There are registration errors in most registers, and the magnitude of these is often not known in detail. Joint registers typically define revision by linking of patients' operation records. If mis-registration of an item of information prevents a patients' records from being linked, the revision will not be identified but will be treated as a second primary operation.
The consequence of such registration errors on hospital ranks can be formidable. A simulation study using published data on hip arthroplasties showed, for example, that hospital-specific ranking of revision risks was unreliable already at 2–3% misclassified revisions (Ranstam et al. 2008b). Furthermore, implant survival is usually the result of surgeries performed over many years. Thus, it is not at all certain that the circumstances that caused any observed differences exist at the time of publication.

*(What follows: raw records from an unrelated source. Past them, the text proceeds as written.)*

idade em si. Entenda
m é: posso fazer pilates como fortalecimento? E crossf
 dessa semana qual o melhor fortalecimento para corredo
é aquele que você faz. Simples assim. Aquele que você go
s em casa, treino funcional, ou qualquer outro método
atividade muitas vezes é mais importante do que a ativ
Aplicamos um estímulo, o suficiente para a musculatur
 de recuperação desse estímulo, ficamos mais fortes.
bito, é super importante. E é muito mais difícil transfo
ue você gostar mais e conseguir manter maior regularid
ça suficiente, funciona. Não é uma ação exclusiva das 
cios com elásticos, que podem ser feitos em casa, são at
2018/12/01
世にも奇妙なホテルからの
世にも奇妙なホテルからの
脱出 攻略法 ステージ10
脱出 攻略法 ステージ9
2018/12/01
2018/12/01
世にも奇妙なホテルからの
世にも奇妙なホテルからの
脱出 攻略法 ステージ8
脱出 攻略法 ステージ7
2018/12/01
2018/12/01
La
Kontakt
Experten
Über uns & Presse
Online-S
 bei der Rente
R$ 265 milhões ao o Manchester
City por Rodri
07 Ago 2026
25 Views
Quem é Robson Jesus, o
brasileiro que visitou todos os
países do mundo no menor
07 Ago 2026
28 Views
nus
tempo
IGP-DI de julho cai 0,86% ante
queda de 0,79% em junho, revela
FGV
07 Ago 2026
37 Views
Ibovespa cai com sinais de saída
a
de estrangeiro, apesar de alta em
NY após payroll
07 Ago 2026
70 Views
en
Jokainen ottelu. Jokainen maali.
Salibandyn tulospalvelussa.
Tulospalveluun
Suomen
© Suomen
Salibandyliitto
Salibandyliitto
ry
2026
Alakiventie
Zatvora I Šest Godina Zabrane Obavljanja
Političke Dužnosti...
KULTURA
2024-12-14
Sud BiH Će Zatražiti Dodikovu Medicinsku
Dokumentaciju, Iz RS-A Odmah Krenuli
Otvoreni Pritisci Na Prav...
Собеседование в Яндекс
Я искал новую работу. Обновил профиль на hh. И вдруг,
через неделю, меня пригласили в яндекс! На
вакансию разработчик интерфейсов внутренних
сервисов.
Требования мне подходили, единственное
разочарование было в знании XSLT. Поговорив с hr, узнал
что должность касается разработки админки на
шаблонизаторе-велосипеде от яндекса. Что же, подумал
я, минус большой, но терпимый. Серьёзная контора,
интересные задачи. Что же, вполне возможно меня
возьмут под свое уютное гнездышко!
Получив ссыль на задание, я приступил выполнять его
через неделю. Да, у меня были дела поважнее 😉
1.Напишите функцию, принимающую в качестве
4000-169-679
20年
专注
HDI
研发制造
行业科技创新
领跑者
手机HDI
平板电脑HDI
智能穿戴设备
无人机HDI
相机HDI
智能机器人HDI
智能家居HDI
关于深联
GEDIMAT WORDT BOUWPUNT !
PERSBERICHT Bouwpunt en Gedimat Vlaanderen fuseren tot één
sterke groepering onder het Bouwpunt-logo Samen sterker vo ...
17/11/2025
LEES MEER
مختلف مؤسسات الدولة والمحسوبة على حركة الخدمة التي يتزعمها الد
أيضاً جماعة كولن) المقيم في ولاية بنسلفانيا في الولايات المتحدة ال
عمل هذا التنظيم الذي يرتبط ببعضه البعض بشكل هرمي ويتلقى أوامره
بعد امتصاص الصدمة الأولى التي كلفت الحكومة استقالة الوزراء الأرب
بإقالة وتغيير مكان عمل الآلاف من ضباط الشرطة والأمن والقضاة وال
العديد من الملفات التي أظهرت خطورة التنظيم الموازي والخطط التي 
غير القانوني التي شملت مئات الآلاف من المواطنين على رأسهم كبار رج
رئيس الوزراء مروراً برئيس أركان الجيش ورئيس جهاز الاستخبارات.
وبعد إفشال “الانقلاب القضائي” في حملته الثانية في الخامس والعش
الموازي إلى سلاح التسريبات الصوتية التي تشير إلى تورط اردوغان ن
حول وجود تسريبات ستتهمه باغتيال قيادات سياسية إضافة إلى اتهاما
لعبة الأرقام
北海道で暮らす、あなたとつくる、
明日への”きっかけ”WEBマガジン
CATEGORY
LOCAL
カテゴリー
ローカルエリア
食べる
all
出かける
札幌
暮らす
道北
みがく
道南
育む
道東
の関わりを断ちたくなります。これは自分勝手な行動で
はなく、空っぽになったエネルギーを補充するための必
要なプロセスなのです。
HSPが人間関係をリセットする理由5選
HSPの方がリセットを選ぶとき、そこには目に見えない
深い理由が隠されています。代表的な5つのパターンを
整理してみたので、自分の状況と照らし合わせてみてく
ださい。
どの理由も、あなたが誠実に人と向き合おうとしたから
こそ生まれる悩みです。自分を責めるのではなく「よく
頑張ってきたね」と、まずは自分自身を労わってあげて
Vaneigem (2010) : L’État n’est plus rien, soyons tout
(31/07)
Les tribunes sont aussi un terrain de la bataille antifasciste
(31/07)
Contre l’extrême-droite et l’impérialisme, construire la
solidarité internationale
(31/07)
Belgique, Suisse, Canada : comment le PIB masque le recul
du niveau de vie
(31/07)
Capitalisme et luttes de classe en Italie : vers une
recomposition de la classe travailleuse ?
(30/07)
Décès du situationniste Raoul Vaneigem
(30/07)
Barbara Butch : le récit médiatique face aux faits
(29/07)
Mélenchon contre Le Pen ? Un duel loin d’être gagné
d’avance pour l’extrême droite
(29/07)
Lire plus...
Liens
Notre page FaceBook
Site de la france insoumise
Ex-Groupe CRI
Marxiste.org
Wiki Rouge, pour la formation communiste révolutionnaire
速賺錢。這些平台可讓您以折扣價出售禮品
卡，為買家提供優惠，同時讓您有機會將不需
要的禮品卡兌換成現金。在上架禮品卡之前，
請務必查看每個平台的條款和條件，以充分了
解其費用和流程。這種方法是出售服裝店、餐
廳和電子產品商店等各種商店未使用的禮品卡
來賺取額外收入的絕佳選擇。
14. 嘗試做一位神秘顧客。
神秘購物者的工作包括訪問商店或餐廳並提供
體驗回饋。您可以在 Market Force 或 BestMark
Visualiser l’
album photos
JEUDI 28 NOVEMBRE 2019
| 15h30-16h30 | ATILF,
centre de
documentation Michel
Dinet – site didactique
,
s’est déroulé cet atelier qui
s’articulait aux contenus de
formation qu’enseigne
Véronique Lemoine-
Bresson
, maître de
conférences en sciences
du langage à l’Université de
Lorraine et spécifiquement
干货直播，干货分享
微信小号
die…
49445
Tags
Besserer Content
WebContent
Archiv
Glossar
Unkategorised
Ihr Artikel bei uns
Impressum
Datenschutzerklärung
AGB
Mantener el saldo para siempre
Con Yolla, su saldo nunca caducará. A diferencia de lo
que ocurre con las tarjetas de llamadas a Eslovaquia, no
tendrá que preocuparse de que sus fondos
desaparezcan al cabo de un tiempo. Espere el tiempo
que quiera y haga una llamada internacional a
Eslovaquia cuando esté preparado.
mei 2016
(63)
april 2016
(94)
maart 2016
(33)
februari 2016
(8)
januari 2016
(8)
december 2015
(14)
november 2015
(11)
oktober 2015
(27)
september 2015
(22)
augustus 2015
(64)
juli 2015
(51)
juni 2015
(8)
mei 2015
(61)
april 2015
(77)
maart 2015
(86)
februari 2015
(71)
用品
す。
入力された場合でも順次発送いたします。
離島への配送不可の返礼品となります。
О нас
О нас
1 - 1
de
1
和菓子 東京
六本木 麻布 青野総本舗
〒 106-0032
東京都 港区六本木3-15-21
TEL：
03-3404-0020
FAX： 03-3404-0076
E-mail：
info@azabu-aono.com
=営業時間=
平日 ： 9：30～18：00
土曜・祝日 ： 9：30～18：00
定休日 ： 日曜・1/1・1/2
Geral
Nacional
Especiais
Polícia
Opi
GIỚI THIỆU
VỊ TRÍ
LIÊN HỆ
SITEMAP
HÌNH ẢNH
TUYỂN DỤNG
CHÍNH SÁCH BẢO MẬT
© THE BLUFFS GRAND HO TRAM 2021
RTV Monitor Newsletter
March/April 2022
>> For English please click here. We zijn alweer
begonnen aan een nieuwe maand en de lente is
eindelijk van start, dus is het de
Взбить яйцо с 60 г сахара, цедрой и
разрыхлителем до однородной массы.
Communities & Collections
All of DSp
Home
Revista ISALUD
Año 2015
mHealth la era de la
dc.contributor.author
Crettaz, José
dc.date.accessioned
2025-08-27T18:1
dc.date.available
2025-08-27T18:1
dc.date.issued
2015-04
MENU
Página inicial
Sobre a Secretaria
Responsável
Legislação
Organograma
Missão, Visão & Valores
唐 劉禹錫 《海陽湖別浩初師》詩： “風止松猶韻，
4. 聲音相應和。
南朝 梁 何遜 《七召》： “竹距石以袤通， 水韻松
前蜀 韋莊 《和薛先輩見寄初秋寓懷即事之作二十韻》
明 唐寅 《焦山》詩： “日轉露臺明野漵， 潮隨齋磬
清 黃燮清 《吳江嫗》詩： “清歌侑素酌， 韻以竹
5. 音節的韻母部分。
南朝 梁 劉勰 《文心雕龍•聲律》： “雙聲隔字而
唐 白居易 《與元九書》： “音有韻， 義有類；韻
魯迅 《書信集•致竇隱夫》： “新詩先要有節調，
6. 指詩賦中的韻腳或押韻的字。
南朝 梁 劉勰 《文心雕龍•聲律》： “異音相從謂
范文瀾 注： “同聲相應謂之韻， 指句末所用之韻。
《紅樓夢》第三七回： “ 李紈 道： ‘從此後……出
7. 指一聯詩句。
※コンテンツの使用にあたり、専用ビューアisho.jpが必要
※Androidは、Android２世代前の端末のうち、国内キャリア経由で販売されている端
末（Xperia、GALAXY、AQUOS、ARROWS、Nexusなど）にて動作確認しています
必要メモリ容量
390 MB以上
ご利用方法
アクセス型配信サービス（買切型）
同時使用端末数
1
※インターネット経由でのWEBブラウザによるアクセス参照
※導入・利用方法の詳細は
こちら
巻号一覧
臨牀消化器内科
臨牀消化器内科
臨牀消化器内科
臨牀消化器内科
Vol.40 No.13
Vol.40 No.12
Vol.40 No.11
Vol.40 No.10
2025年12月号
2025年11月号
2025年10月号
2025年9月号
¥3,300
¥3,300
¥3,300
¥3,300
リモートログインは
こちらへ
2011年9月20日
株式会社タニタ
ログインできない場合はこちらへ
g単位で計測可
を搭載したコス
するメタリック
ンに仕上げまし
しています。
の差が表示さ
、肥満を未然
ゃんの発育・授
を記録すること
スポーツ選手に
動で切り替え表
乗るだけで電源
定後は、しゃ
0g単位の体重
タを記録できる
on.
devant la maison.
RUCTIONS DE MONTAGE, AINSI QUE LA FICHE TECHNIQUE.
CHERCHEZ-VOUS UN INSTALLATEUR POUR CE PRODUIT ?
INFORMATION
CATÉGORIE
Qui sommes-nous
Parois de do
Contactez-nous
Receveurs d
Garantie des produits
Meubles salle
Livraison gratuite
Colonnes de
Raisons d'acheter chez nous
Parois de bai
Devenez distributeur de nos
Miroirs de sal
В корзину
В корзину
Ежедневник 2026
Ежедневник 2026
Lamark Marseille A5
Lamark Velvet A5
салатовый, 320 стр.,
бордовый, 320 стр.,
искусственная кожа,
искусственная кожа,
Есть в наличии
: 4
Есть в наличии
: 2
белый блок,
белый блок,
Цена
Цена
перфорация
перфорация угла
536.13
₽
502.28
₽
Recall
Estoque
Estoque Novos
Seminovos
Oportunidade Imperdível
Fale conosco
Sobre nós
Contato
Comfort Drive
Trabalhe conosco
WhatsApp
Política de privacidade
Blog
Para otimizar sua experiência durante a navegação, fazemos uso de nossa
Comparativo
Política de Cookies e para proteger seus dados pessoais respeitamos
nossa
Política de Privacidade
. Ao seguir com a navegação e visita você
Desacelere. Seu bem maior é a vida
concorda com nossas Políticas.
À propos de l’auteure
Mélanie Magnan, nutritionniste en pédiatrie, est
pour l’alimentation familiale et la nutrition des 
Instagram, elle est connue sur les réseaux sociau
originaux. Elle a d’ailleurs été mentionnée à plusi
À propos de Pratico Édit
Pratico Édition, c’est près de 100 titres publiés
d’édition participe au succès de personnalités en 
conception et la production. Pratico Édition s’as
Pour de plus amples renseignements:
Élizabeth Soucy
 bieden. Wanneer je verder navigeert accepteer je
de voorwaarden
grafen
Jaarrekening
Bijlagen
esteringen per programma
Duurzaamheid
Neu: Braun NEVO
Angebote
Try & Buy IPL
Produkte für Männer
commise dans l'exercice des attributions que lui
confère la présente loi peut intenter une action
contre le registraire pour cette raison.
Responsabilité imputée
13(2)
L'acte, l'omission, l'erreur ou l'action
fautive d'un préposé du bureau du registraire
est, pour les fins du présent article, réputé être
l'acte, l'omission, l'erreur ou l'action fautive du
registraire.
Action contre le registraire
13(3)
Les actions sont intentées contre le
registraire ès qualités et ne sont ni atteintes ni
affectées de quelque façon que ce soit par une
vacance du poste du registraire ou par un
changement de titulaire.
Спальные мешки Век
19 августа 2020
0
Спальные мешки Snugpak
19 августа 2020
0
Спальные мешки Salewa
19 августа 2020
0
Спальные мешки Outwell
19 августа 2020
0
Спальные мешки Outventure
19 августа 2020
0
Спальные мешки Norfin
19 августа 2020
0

Clearly, ranking is not a good way to describe hospital achievements.
In summary, survival analysis has been used extensively for reporting of joint register data. A number of methodological problems have been identified, while theoretical developments have brought forward methods to deal successfully with many of them. These new methods have also become accessible in a number of commercially available statistical software packages.
Joint registries were initiated to gain knowledge on the outcome of joint arthroplasty and how it was affected by factors related to the patients, implants, and surgical methods. While providing important information that can be used as a basis for improvement, their findings have also had a pronounced effect on providers of individual implants and lately also on hospitals. The high profile of their findings may partly explain the reluctance of the registries to adopt new methods; instead, the retain ones that are widely used by others and that are accepted in the orthopedic literature.
Improvement of statistical analysis and reporting of data is a matter of communicating information and altering practice, however. We believe that the development of common joint register guidelines could play an important role by enabling coordination of the choice of modern statistical methods, selections, endpoints, and mode of reporting. This would make the joint registers even more useful.
International joint replacement registry associations may be the right forum for such an initiative.
JR provided information on statistical problems and OR provided insights into joint register problems. Both wrote the manuscript.